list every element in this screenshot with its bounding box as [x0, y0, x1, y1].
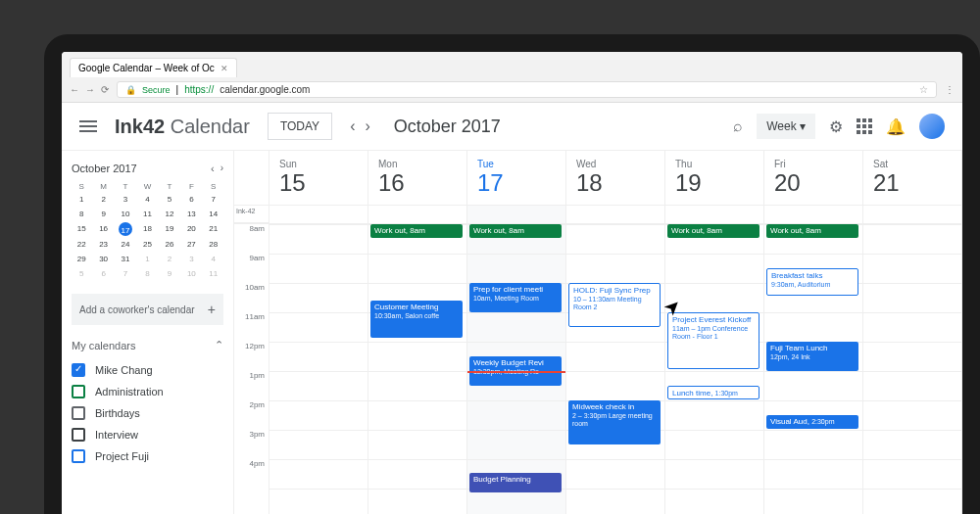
- day-column-wed[interactable]: HOLD: Fuji Sync Prep10 – 11:30am Meeting…: [566, 224, 665, 514]
- event-hold-fuji[interactable]: HOLD: Fuji Sync Prep10 – 11:30am Meeting…: [568, 283, 661, 327]
- mini-cal-day[interactable]: 14: [204, 208, 223, 220]
- day-column-sun[interactable]: [270, 224, 368, 514]
- collapse-icon[interactable]: ⌃: [215, 339, 223, 351]
- mini-cal-day[interactable]: 24: [116, 238, 135, 251]
- next-period-icon[interactable]: ›: [365, 117, 369, 135]
- mini-cal-day[interactable]: 13: [181, 208, 201, 220]
- calendar-checkbox[interactable]: [72, 385, 85, 398]
- mini-cal-day[interactable]: 2: [93, 193, 113, 206]
- mini-cal-next-icon[interactable]: ›: [220, 163, 223, 174]
- user-avatar[interactable]: [919, 114, 945, 139]
- mini-cal-prev-icon[interactable]: ‹: [211, 163, 215, 174]
- mini-cal-day[interactable]: 10: [181, 267, 201, 280]
- mini-cal-day[interactable]: 2: [160, 253, 179, 265]
- notifications-bell-icon[interactable]: 🔔: [886, 117, 906, 136]
- mini-cal-day[interactable]: 15: [72, 222, 91, 236]
- mini-cal-day[interactable]: 7: [116, 267, 135, 280]
- mini-cal-day[interactable]: 20: [181, 222, 201, 236]
- calendar-checkbox[interactable]: [72, 406, 85, 420]
- calendar-item[interactable]: Mike Chang: [72, 359, 223, 381]
- browser-menu-icon[interactable]: ⋮: [945, 84, 955, 95]
- mini-cal-day[interactable]: 17: [119, 222, 132, 236]
- calendar-item[interactable]: Administration: [72, 381, 223, 402]
- day-column-mon[interactable]: Work out, 8am Customer Meeting10:30am, S…: [368, 224, 467, 514]
- day-header[interactable]: Sun15: [270, 151, 368, 206]
- mini-cal-day[interactable]: 30: [93, 253, 113, 265]
- event-fuji-lunch[interactable]: Fuji Team Lunch12pm, 24 Ink: [766, 342, 858, 371]
- mini-cal-day[interactable]: 18: [137, 222, 157, 236]
- day-header[interactable]: Fri20: [764, 151, 863, 206]
- mini-cal-day[interactable]: 3: [116, 193, 135, 206]
- mini-cal-day[interactable]: 26: [160, 238, 179, 251]
- mini-cal-day[interactable]: 31: [116, 253, 135, 265]
- mini-cal-day[interactable]: 10: [116, 208, 135, 220]
- event-workout[interactable]: Work out, 8am: [667, 224, 760, 238]
- mini-cal-day[interactable]: 21: [204, 222, 223, 236]
- day-header[interactable]: Thu19: [665, 151, 764, 206]
- day-column-fri[interactable]: Work out, 8am Breakfast talks9:30am, Aud…: [764, 224, 863, 514]
- mini-cal-day[interactable]: 28: [204, 238, 223, 251]
- browser-tab[interactable]: Google Calendar – Week of Oc ✕: [70, 58, 237, 77]
- close-tab-icon[interactable]: ✕: [220, 64, 228, 73]
- hamburger-menu-icon[interactable]: [79, 120, 97, 132]
- mini-cal-day[interactable]: 22: [72, 238, 91, 251]
- day-header[interactable]: Wed18: [566, 151, 665, 206]
- event-customer-meeting[interactable]: Customer Meeting10:30am, Salon coffe: [370, 301, 463, 338]
- mini-cal-day[interactable]: 11: [137, 208, 157, 220]
- mini-cal-day[interactable]: 12: [160, 208, 179, 220]
- day-column-sat[interactable]: [863, 224, 962, 514]
- calendar-item[interactable]: Interview: [72, 424, 223, 445]
- address-bar[interactable]: 🔒 Secure | https://calendar.google.com ☆: [117, 81, 937, 98]
- calendar-checkbox[interactable]: [72, 363, 85, 377]
- mini-cal-day[interactable]: 25: [137, 238, 157, 251]
- reload-icon[interactable]: ⟳: [101, 84, 109, 95]
- calendar-item[interactable]: Birthdays: [72, 402, 223, 424]
- mini-calendar[interactable]: SMTWTFS123456789101112131415161718192021…: [72, 182, 223, 280]
- day-header[interactable]: Tue17: [467, 151, 566, 206]
- add-coworker-calendar[interactable]: Add a coworker's calendar +: [72, 294, 223, 325]
- calendar-checkbox[interactable]: [72, 449, 85, 463]
- mini-cal-day[interactable]: 19: [160, 222, 179, 236]
- event-project-everest[interactable]: Project Everest Kickoff11am – 1pm Confer…: [667, 312, 760, 369]
- calendar-checkbox[interactable]: [72, 428, 85, 442]
- event-breakfast-talks[interactable]: Breakfast talks9:30am, Auditorium: [766, 268, 858, 296]
- mini-cal-day[interactable]: 1: [72, 193, 91, 206]
- mini-cal-day[interactable]: 3: [181, 253, 201, 265]
- mini-cal-day[interactable]: 11: [204, 267, 223, 280]
- plus-icon[interactable]: +: [208, 302, 216, 317]
- day-header[interactable]: Sat21: [863, 151, 962, 206]
- mini-cal-day[interactable]: 9: [93, 208, 113, 220]
- mini-cal-day[interactable]: 23: [93, 238, 113, 251]
- event-lunch-time[interactable]: Lunch time, 1:30pm: [667, 386, 760, 399]
- settings-gear-icon[interactable]: ⚙: [829, 117, 843, 136]
- mini-cal-day[interactable]: 27: [181, 238, 201, 251]
- day-column-tue[interactable]: Work out, 8am Prep for client meeti10am,…: [467, 224, 566, 514]
- mini-cal-day[interactable]: 1: [137, 253, 157, 265]
- mini-cal-day[interactable]: 6: [181, 193, 201, 206]
- prev-period-icon[interactable]: ‹: [350, 117, 355, 135]
- mini-cal-day[interactable]: 4: [137, 193, 157, 206]
- event-visual-aud[interactable]: Visual Aud, 2:30pm: [766, 415, 858, 429]
- calendar-item[interactable]: Project Fuji: [72, 445, 223, 467]
- event-workout[interactable]: Work out, 8am: [766, 224, 858, 238]
- day-header[interactable]: Mon16: [368, 151, 467, 206]
- mini-cal-day[interactable]: 29: [72, 253, 91, 265]
- bookmark-star-icon[interactable]: ☆: [919, 84, 928, 95]
- event-workout[interactable]: Work out, 8am: [469, 224, 562, 238]
- back-icon[interactable]: ←: [70, 84, 79, 95]
- view-selector[interactable]: Week ▾: [757, 114, 815, 139]
- mini-cal-day[interactable]: 4: [204, 253, 223, 265]
- apps-grid-icon[interactable]: [857, 118, 872, 134]
- event-budget-planning[interactable]: Budget Planning: [469, 473, 562, 492]
- today-button[interactable]: TODAY: [268, 113, 332, 140]
- mini-cal-day[interactable]: 5: [72, 267, 91, 280]
- mini-cal-day[interactable]: 6: [93, 267, 113, 280]
- mini-cal-day[interactable]: 16: [93, 222, 113, 236]
- mini-cal-day[interactable]: 9: [160, 267, 179, 280]
- mini-cal-day[interactable]: 8: [72, 208, 91, 220]
- forward-icon[interactable]: →: [85, 84, 95, 95]
- day-column-thu[interactable]: Work out, 8am Project Everest Kickoff11a…: [665, 224, 764, 514]
- event-midweek-checkin[interactable]: Midweek check in2 – 3:30pm Large meeting…: [568, 400, 661, 444]
- mini-cal-day[interactable]: 7: [204, 193, 223, 206]
- search-icon[interactable]: ⌕: [733, 117, 743, 135]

-=-=-

What is required:
All lines with the word "event" should be copied from the material above.

The completed task:
- event-hold-fuji[interactable]: HOLD: Fuji Sync Prep10 – 11:30am Meeting…: [568, 283, 661, 327]
- event-fuji-lunch[interactable]: Fuji Team Lunch12pm, 24 Ink: [766, 342, 858, 371]
- event-workout[interactable]: Work out, 8am: [667, 224, 760, 238]
- event-customer-meeting[interactable]: Customer Meeting10:30am, Salon coffe: [370, 301, 463, 338]
- event-project-everest[interactable]: Project Everest Kickoff11am – 1pm Confer…: [667, 312, 760, 369]
- event-breakfast-talks[interactable]: Breakfast talks9:30am, Auditorium: [766, 268, 858, 296]
- event-lunch-time[interactable]: Lunch time, 1:30pm: [667, 386, 760, 399]
- event-visual-aud[interactable]: Visual Aud, 2:30pm: [766, 415, 858, 429]
- event-workout[interactable]: Work out, 8am: [766, 224, 858, 238]
- event-workout[interactable]: Work out, 8am: [469, 224, 562, 238]
- event-budget-planning[interactable]: Budget Planning: [469, 473, 562, 492]
- event-midweek-checkin[interactable]: Midweek check in2 – 3:30pm Large meeting…: [568, 400, 661, 444]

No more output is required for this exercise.